▶ [TASK TO CARRY OUT] What lines in the data below mention the string "downloads"? Copy them out.

[Rendered page images]
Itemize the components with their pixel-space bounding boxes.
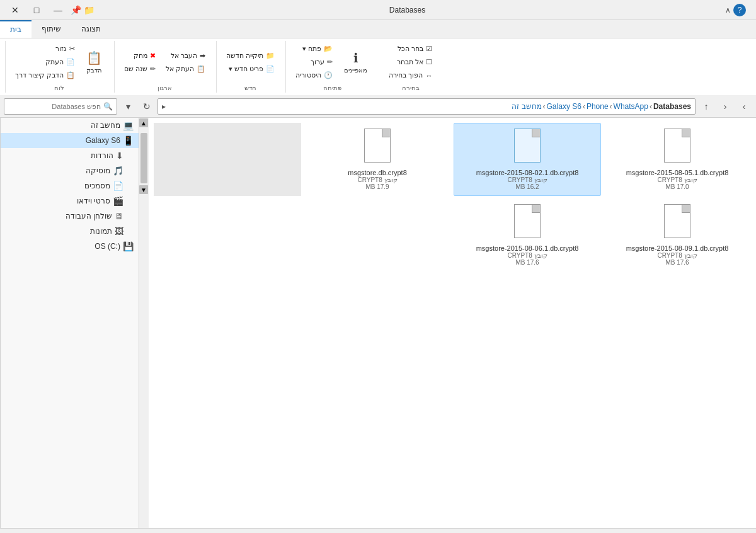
nav-label-desktop: שולחן העבודה bbox=[6, 212, 112, 221]
scroll-down-button[interactable]: ▼ bbox=[139, 185, 148, 194]
open-button[interactable]: 📂 פתח ▾ bbox=[291, 43, 337, 55]
nav-item-music[interactable]: 🎵 מוסיקה bbox=[1, 163, 139, 178]
nav-label-galaxy: Galaxy S6 bbox=[6, 136, 120, 145]
paste-shortcut-button[interactable]: 📋 הדבק קיצור דרך bbox=[11, 69, 79, 81]
file-size-5: 17.6 MB bbox=[515, 259, 539, 266]
file-item-3[interactable]: msgstore.db.crypt8 קובץ CRYPT8 17.9 MB bbox=[304, 123, 451, 196]
tab-share[interactable]: שיתוף bbox=[32, 20, 71, 38]
ribbon-group-new: 📁 תיקייה חדשה 📄 פריט חדש ▾ חדש bbox=[216, 41, 284, 93]
file-name-5: msgstore-2015-08-06.1.db.crypt8 bbox=[476, 244, 579, 252]
music-icon: 🎵 bbox=[113, 166, 123, 176]
minimize-button[interactable]: — bbox=[48, 1, 68, 19]
nav-forward-button[interactable]: › bbox=[736, 98, 752, 115]
file-size-4: 17.6 MB bbox=[665, 259, 689, 266]
file-icon-1 bbox=[662, 129, 692, 166]
rename-button[interactable]: ✏ שנה שם bbox=[120, 63, 160, 75]
close-button[interactable]: ✕ bbox=[5, 1, 25, 19]
galaxy-icon: 📱 bbox=[123, 135, 134, 146]
edit-button[interactable]: ✏ ערוך bbox=[291, 56, 337, 68]
expand-button[interactable]: ∧ bbox=[725, 6, 731, 14]
delete-icon: ✖ bbox=[150, 52, 156, 60]
copy-to-button[interactable]: 📋 העתק אל bbox=[161, 63, 210, 75]
nav-label-downloads: הורדות bbox=[6, 151, 113, 160]
scroll-up-button[interactable]: ▲ bbox=[139, 118, 148, 127]
file-item-2[interactable]: msgstore-2015-08-02.1.db.crypt8 קובץ CRY… bbox=[454, 123, 601, 196]
organize-buttons: ➡ העבר אל 📋 העתק אל ✖ מחק ✏ שנה שם bbox=[120, 41, 210, 83]
paste-button[interactable]: 📋 הדבק bbox=[81, 47, 108, 77]
addressbar[interactable]: Databases › WhatsApp › Phone › Galaxy S6… bbox=[158, 98, 696, 115]
history-button[interactable]: 🕐 היסטוריה bbox=[291, 69, 337, 81]
invert-icon: ↔ bbox=[425, 72, 432, 79]
nav-up-button[interactable]: ↑ bbox=[698, 98, 714, 115]
new-folder-button[interactable]: 📁 תיקייה חדשה bbox=[222, 50, 279, 62]
nav-item-os[interactable]: 💾 OS (C:) bbox=[1, 239, 139, 254]
file-type-2: קובץ CRYPT8 bbox=[507, 176, 547, 183]
help-button[interactable]: ? bbox=[733, 4, 746, 16]
nav-label-os: OS (C:) bbox=[6, 242, 120, 251]
file-item-1[interactable]: msgstore-2015-08-05.1.db.crypt8 קובץ CRY… bbox=[604, 123, 751, 196]
select-none-button[interactable]: ☐ אל תבחר bbox=[384, 56, 437, 68]
nav-label-music: מוסיקה bbox=[6, 166, 110, 175]
file-size-2: 16.2 MB bbox=[515, 183, 539, 190]
invert-selection-button[interactable]: ↔ הפוך בחירה bbox=[384, 69, 437, 81]
copy-to-icon: 📋 bbox=[197, 65, 205, 73]
file-item-4[interactable]: msgstore-2015-08-09.1.db.crypt8 קובץ CRY… bbox=[604, 198, 751, 272]
titlebar-right: 📁 📌 — □ ✕ bbox=[5, 1, 94, 19]
cut-button[interactable]: ✂ גזור bbox=[11, 43, 79, 55]
file-icon-3 bbox=[362, 129, 392, 166]
nav-label-this-computer: מחשב זה bbox=[6, 121, 120, 130]
search-input[interactable] bbox=[8, 103, 101, 110]
new-item-button[interactable]: 📄 פריט חדש ▾ bbox=[222, 63, 279, 75]
nav-item-pictures[interactable]: 🖼 תמונות bbox=[1, 224, 139, 239]
dropdown-button[interactable]: ▾ bbox=[120, 98, 136, 115]
properties-label: מאפיינים bbox=[344, 67, 367, 74]
nav-back-button[interactable]: ‹ bbox=[717, 98, 733, 115]
documents-icon: 📄 bbox=[113, 181, 123, 191]
move-button[interactable]: ➡ העבר אל bbox=[161, 50, 210, 62]
breadcrumb-whatsapp[interactable]: WhatsApp bbox=[614, 102, 648, 111]
copy-button[interactable]: 📄 העתק bbox=[11, 56, 79, 68]
delete-label: מחק bbox=[134, 52, 147, 60]
scroll-thumb[interactable] bbox=[140, 133, 147, 183]
window-title: Databases bbox=[94, 6, 720, 14]
breadcrumb-phone[interactable]: Phone bbox=[587, 102, 609, 111]
nav-item-desktop[interactable]: 🖥 שולחן העבודה bbox=[1, 209, 139, 224]
paste-shortcut-icon: 📋 bbox=[66, 71, 75, 79]
ribbon-tabs: בית שיתוף תצוגה bbox=[0, 20, 756, 38]
select-all-button[interactable]: ☑ בחר הכל bbox=[384, 43, 437, 55]
nav-item-videos[interactable]: 🎬 סרטי וידאו bbox=[1, 193, 139, 209]
nav-item-galaxy[interactable]: 📱 Galaxy S6 bbox=[1, 133, 139, 148]
open-label: פתח ▾ bbox=[302, 45, 321, 53]
nav-item-this-computer[interactable]: 💻 מחשב זה bbox=[1, 118, 139, 133]
edit-icon: ✏ bbox=[327, 58, 333, 66]
file-type-4: קובץ CRYPT8 bbox=[657, 252, 697, 259]
scrollbar[interactable]: ▲ ▼ bbox=[139, 118, 149, 528]
file-size-1: 17.0 MB bbox=[665, 183, 689, 190]
nav-item-downloads[interactable]: ⬇ הורדות bbox=[1, 148, 139, 163]
nav-item-documents[interactable]: 📄 מסמכים bbox=[1, 178, 139, 193]
breadcrumb-galaxy[interactable]: Galaxy S6 bbox=[547, 102, 581, 111]
delete-button[interactable]: ✖ מחק bbox=[120, 50, 160, 62]
refresh-button[interactable]: ↻ bbox=[139, 98, 155, 115]
file-icon-5 bbox=[512, 204, 542, 242]
maximize-button[interactable]: □ bbox=[26, 1, 47, 19]
properties-button[interactable]: ℹ מאפיינים bbox=[338, 47, 373, 77]
move-label: העבר אל bbox=[171, 52, 197, 60]
new-folder-icon: 📁 bbox=[266, 52, 275, 60]
this-computer-icon: 💻 bbox=[123, 120, 134, 130]
file-item-5[interactable]: msgstore-2015-08-06.1.db.crypt8 קובץ CRY… bbox=[454, 198, 601, 272]
nav-panel: 💻 מחשב זה 📱 Galaxy S6 ⬇ הורדות 🎵 מוסיקה … bbox=[0, 118, 139, 528]
ribbon-group-select: ☑ בחר הכל ☐ אל תבחר ↔ הפוך בחירה בחירה bbox=[379, 41, 442, 93]
breadcrumb-this-computer[interactable]: מחשב זה bbox=[512, 102, 541, 111]
downloads-icon: ⬇ bbox=[116, 151, 123, 161]
tab-home[interactable]: בית bbox=[0, 20, 32, 38]
select-small-buttons: ☑ בחר הכל ☐ אל תבחר ↔ הפוך בחירה bbox=[384, 43, 437, 81]
breadcrumb-dropdown[interactable]: ▸ bbox=[162, 102, 166, 111]
tab-view[interactable]: תצוגה bbox=[71, 20, 111, 38]
ribbon-group-clipboard: 📋 הדבק ✂ גזור 📄 העתק 📋 הדבק קיצור דרך לו… bbox=[5, 41, 113, 93]
rename-icon: ✏ bbox=[150, 65, 156, 73]
breadcrumb-databases: Databases bbox=[653, 102, 691, 111]
cut-label: גזור bbox=[55, 45, 67, 53]
search-box[interactable]: 🔍 bbox=[4, 98, 117, 115]
file-name-3: msgstore.db.crypt8 bbox=[348, 169, 407, 176]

▶ [ANSWER SECTION]
nav-label-downloads: הורדות bbox=[6, 151, 113, 160]
nav-item-downloads[interactable]: ⬇ הורדות bbox=[1, 148, 139, 163]
downloads-icon: ⬇ bbox=[116, 151, 123, 161]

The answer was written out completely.